Saved data entries:
___

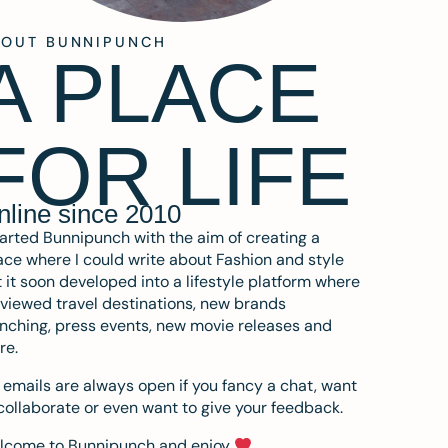
BOUT BUNNIPUNCH
A PLACE
FOR LIFE
nline since 2010
tarted Bunnipunch with the aim of creating a
ce where I could write about Fashion and style
 it soon developed into a lifestyle platform where
eviewed travel destinations, new brands
nching, press events, new movie releases and
re.
emails are always open if you fancy a chat, want
collaborate or even want to give your feedback.
lcome to Bunnipunch and enjoy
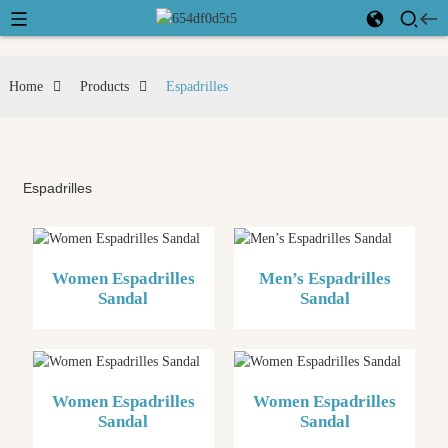
Home
Products
Espadrilles
Espadrilles
Women Espadrilles
Men’s Espadrilles
Sandal
Sandal
Women Espadrilles
Women Espadrilles
Sandal
Sandal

___

**THE TASK:**
Copy every record verbatim while leaving each picture out.

**SOLUTION TO THE EXERCISE:**
BOUT BUNNIPUNCH
A PLACE
FOR LIFE
nline since 2010
tarted Bunnipunch with the aim of creating a
ce where I could write about Fashion and style
 it soon developed into a lifestyle platform where
eviewed travel destinations, new brands
nching, press events, new movie releases and
re.
emails are always open if you fancy a chat, want
collaborate or even want to give your feedback.
lcome to Bunnipunch and enjoy
Home
Products
Espadrilles
Espadrilles
Women Espadrilles
Men’s Espadrilles
Sandal
Sandal
Women Espadrilles
Women Espadrilles
Sandal
Sandal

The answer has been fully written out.